The following SQL query is all we need to get DBSCAN cluster labels:

SELECT
	*,
	ST_ClusterDBSCAN(
	st_transform(geom, 27700), -- transform into a crs where units are metres so our epsilon is easier to pick
	eps := 20,
	minpoints := 2
	) OVER () as cluster_id
FROM osm_buildings

Colour-coded PostGIS DBSCAN clusters

Comparison with Sklearn DBSCAN

We willl now try to reproduce the same results we obtained in PostGIS via Python’s Sklearn DBSCAN using a precomputed distance matrix.

Using distance matrix

from scipy.sparse import csr_array
import geopandas as gpd
from sqlalchemy import create_engine
# db connection
engine = create_engine(f"postgresql+psycopg2://{pg_user}:{pg_pw}@{host}:{port}/{pg_db}")
 
# pull data from postgis into a geopandas dataframe
df = gpd.read_postgis("select * from osm_buildings" ,con=engine, geom_col="geom")
 
# get the pairwise distances between the buildings to uk grid
geoms_2d = df[["geom"]].to_crs(27700)
 
# add 200m buffer to get the neighbours
neighbors = geoms_2d.sjoin(geoms_2d.buffer(200).to_frame())
 
# merge the results with the original data to get the geometry
neighbors = neighbors.merge(geoms_2d, left_on="index_right", right_index=True)
 
# calculate the distance between the two geometries
neighbors["distance"] = neighbors["geom_x"].distance(neighbors["geom_y"])
neighbors = neighbors.reset_index()
 
# make sparse array
neighbors_sparse = csr_array((neighbors['distance'], (neighbors['index'], neighbors['index_right'])))  
 
# and cluster
from sklearn.cluster import DBSCAN
dbscan = DBSCAN(eps=eps, min_samples=min_samples, metric="precomputed")
clusters = dbscan.fit_predict(neighbors_sqarse)

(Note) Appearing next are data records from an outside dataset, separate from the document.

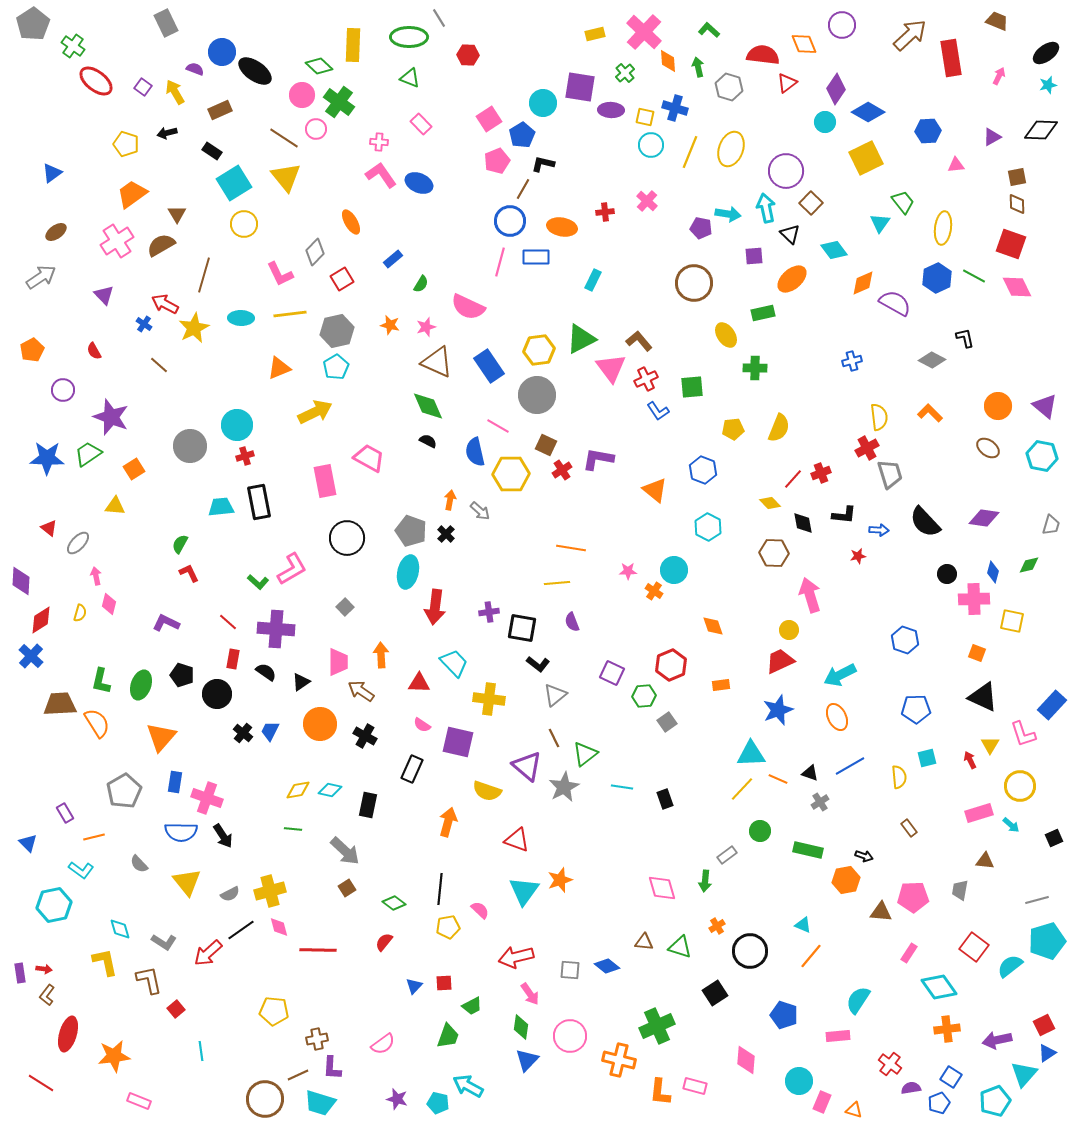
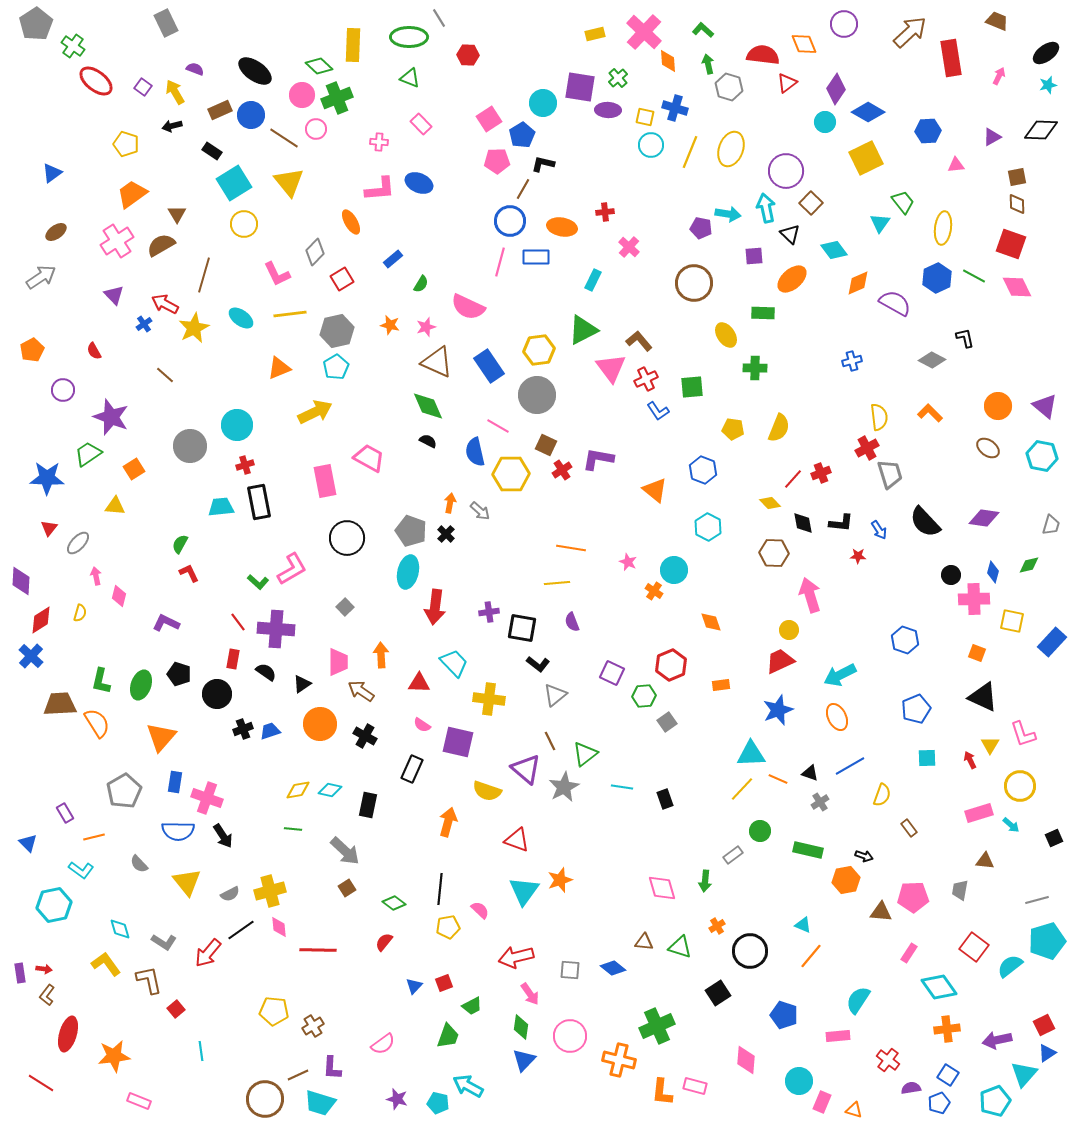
gray pentagon at (33, 24): moved 3 px right
purple circle at (842, 25): moved 2 px right, 1 px up
green L-shape at (709, 30): moved 6 px left
brown arrow at (910, 35): moved 3 px up
blue circle at (222, 52): moved 29 px right, 63 px down
green arrow at (698, 67): moved 10 px right, 3 px up
green cross at (625, 73): moved 7 px left, 5 px down
green cross at (339, 102): moved 2 px left, 4 px up; rotated 32 degrees clockwise
purple ellipse at (611, 110): moved 3 px left
black arrow at (167, 133): moved 5 px right, 7 px up
pink pentagon at (497, 161): rotated 20 degrees clockwise
pink L-shape at (381, 175): moved 1 px left, 14 px down; rotated 120 degrees clockwise
yellow triangle at (286, 177): moved 3 px right, 5 px down
pink cross at (647, 201): moved 18 px left, 46 px down
pink L-shape at (280, 274): moved 3 px left
orange diamond at (863, 283): moved 5 px left
purple triangle at (104, 295): moved 10 px right
green rectangle at (763, 313): rotated 15 degrees clockwise
cyan ellipse at (241, 318): rotated 35 degrees clockwise
blue cross at (144, 324): rotated 21 degrees clockwise
green triangle at (581, 339): moved 2 px right, 9 px up
brown line at (159, 365): moved 6 px right, 10 px down
yellow pentagon at (733, 429): rotated 15 degrees clockwise
red cross at (245, 456): moved 9 px down
blue star at (47, 458): moved 20 px down
orange arrow at (450, 500): moved 3 px down
black L-shape at (844, 515): moved 3 px left, 8 px down
red triangle at (49, 528): rotated 30 degrees clockwise
blue arrow at (879, 530): rotated 54 degrees clockwise
red star at (858, 556): rotated 14 degrees clockwise
pink star at (628, 571): moved 9 px up; rotated 24 degrees clockwise
black circle at (947, 574): moved 4 px right, 1 px down
pink diamond at (109, 604): moved 10 px right, 8 px up
red line at (228, 622): moved 10 px right; rotated 12 degrees clockwise
orange diamond at (713, 626): moved 2 px left, 4 px up
black pentagon at (182, 675): moved 3 px left, 1 px up
black triangle at (301, 682): moved 1 px right, 2 px down
blue rectangle at (1052, 705): moved 63 px up
blue pentagon at (916, 709): rotated 20 degrees counterclockwise
blue trapezoid at (270, 731): rotated 45 degrees clockwise
black cross at (243, 733): moved 4 px up; rotated 30 degrees clockwise
brown line at (554, 738): moved 4 px left, 3 px down
cyan square at (927, 758): rotated 12 degrees clockwise
purple triangle at (527, 766): moved 1 px left, 3 px down
yellow semicircle at (899, 777): moved 17 px left, 18 px down; rotated 25 degrees clockwise
blue semicircle at (181, 832): moved 3 px left, 1 px up
gray rectangle at (727, 855): moved 6 px right
pink diamond at (279, 927): rotated 10 degrees clockwise
red arrow at (208, 953): rotated 8 degrees counterclockwise
yellow L-shape at (105, 962): moved 1 px right, 2 px down; rotated 24 degrees counterclockwise
blue diamond at (607, 966): moved 6 px right, 2 px down
red square at (444, 983): rotated 18 degrees counterclockwise
black square at (715, 993): moved 3 px right
brown cross at (317, 1039): moved 4 px left, 13 px up; rotated 20 degrees counterclockwise
blue triangle at (527, 1060): moved 3 px left
red cross at (890, 1064): moved 2 px left, 4 px up
blue square at (951, 1077): moved 3 px left, 2 px up
orange L-shape at (660, 1092): moved 2 px right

We can compare the resulting clusters with the ones we obtained from PostGIS by looking at various cluster performance evaluation metrics using the PostGIS clusters as the ground truth. The clusters using pairwise distance matrix in Sklearn are identical!:

 
{
	'Homogeneity': 1.0,
	'Completeness': 1.0,
	'V-measure': 1.0,
	'Adjusted Rand Index': 1.0,
	'Adjusted Mutual Information': 1.0
}

Using points from polygons plus extra radius

Calculating and passing the precomputed distance matrix can be time-consuming and add complexity.

We can simplify the polygons to circles by clustering the xs and ys of the points and adding an extra length to epsilon, representing a radius.

This radius should be a good characteristic length for all buildings.

We can try a few, with the area of the building $A$ :

char_len_circle: Radius of a circle with the same area as building $r_{c i rc l e} = \frac{A}{π}$
char_len_square: Half of a square’s side with the same area as the building $r_{s q u a re} = \frac{A}{2}$
minimum_bounding_radius: Radius of the smallest circle that contains the building geometry
maximum_inscribed_radius: Largest radius of a circle that can be inscribed within the building

Minimum bounding radius, characteristic length (circle, square) and maximum inscribed radius of a few buildings. None can cover all building shapes perfectly to accurately find neighbours within a given distance.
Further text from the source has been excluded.